No, that’s not why. That’s not the reason at all! Abeni made a mistake. In a split-second, she wanted to save her life and her body reacted. But she couldn’t control her abilities or her emotions and made a dumb mistake that anyone would be ecstatic to have made.
To have such a powerful being “protect me!” and “follow me home then.”
But to her, it meant that her parents’ killer was tormenting her, stalking her until she got home despite her protests. She knew that was not the full picture. This female ẹda had no part in their deaths and hadn’t yet laid a hand on her, but trauma didn’t make logical sense.
Let’s just focus on the second checkpoint instead. The moles. The moles. The moles. Everything else was a problem for future Abeni to deal with.
So, she changed the topic, hoping the female ẹda would just let it go. “…Do you have a way of finding moles? Since you hunt them?”
Rejoicing when she did, even going so far as to move in front of Abeni to explain with her hands. “...Well, of course, I do!”
“Really?”
“OK, so, I wouldn’t usually tell an eniyan my secrets,” she looked at Abeni’s curious expression, “but it seems that I don’t have a choice.”

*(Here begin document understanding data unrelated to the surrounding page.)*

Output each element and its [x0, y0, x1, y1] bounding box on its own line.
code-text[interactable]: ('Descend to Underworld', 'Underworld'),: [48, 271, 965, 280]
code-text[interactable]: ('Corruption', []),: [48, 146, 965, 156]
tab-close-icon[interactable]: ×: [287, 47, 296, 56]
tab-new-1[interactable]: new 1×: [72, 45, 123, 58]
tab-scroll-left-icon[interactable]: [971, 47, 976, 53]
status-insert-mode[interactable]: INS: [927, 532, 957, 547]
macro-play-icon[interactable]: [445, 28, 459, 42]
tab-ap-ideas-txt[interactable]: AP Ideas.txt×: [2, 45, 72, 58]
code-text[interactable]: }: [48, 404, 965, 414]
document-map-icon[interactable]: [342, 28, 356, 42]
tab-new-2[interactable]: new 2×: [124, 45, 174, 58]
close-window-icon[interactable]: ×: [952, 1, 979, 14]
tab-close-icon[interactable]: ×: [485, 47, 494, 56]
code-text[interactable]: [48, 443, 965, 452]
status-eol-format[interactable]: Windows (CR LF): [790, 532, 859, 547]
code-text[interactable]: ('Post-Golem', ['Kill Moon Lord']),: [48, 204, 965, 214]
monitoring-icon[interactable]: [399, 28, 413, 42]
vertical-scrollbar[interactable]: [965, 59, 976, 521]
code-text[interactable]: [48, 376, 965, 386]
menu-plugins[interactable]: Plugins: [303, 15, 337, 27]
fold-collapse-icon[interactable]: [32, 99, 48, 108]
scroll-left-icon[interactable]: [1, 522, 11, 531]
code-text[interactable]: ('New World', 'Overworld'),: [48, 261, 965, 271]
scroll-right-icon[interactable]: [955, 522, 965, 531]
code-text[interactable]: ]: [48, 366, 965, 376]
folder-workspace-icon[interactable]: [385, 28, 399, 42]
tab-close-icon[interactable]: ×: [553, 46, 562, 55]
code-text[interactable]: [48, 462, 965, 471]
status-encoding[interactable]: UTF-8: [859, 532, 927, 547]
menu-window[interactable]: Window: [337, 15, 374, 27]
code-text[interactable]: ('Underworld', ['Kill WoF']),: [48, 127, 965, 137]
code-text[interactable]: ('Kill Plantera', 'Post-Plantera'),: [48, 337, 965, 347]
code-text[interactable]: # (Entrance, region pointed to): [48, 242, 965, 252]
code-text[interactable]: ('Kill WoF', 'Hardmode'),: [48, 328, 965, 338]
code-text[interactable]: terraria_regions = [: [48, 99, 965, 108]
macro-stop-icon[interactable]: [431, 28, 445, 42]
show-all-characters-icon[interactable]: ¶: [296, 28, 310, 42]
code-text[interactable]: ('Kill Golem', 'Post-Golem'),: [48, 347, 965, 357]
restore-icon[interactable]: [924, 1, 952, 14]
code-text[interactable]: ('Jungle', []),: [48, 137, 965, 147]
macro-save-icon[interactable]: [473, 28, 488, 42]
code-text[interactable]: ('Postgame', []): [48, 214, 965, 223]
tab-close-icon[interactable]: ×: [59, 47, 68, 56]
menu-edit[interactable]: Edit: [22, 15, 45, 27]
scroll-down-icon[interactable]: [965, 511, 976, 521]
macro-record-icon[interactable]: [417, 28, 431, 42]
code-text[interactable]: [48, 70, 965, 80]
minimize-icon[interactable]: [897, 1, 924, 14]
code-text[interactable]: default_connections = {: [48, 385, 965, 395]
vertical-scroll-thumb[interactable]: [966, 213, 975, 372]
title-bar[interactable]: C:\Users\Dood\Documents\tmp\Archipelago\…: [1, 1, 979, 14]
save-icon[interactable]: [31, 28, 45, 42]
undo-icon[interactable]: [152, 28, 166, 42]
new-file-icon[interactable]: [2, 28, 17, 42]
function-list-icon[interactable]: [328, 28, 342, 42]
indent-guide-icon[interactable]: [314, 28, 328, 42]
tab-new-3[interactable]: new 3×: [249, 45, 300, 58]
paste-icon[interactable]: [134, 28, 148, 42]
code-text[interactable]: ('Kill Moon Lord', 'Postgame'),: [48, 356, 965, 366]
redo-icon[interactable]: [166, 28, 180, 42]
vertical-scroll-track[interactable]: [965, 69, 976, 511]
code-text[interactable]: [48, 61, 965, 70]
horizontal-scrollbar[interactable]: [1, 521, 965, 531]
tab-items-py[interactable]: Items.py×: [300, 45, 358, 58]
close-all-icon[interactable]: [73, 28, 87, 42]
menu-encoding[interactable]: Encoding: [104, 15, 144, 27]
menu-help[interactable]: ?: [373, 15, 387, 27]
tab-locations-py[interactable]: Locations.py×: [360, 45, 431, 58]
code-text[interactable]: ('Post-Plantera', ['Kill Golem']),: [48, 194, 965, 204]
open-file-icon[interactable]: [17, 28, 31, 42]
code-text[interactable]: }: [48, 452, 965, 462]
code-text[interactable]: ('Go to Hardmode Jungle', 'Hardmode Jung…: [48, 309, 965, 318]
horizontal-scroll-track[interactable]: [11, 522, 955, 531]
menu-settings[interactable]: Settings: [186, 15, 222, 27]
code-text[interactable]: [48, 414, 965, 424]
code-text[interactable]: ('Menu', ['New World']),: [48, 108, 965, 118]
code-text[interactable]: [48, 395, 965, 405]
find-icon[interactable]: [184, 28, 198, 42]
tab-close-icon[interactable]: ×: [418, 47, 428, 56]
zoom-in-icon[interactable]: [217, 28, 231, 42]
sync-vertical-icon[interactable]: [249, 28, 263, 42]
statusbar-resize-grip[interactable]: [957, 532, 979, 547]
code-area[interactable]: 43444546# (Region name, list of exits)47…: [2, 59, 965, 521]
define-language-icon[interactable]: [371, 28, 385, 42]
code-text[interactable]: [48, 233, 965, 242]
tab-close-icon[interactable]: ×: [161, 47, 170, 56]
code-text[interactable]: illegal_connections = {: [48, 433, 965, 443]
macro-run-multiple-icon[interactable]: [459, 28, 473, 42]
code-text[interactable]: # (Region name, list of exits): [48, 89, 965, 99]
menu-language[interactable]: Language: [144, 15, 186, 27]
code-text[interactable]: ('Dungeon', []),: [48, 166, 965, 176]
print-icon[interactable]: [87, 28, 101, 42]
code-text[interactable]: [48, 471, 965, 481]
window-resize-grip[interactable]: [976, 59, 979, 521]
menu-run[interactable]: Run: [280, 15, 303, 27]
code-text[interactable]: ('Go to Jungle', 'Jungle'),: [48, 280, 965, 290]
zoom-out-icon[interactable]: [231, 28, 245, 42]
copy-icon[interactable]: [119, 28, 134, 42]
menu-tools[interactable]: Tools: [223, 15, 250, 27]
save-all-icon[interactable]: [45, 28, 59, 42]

It wasn’t complex nor was it particularly useful information, but it helped pass the time until they reached their next destination. Which was exactly what Abeni was looking for.
The female ẹda explained that she visited sporadic mole tunnels in the maze regularly and checked if they were active by stuffing sand inside, and if by the next visit the sand was on the ground, then moles were using the tunnel. Then she waited all day with her hands in the hole until one came, transformed into her bigger form and then easily stabbed it with her elongated nails. “Efficency” she boasted.
But to the white-haired girl that just sounded like…
“Aren’t you just…” Abeni swallowed, not out of nerves this time, but out of thirst. “really bored?”
A pregnant silence before. “I...ah. Well…So…”
And the female ẹda’s poor attempt at denial that followed them until they spotted the wall of mole tunnels an hour and a half later…made the corner of Abeni’s lips turn up ever so slightly.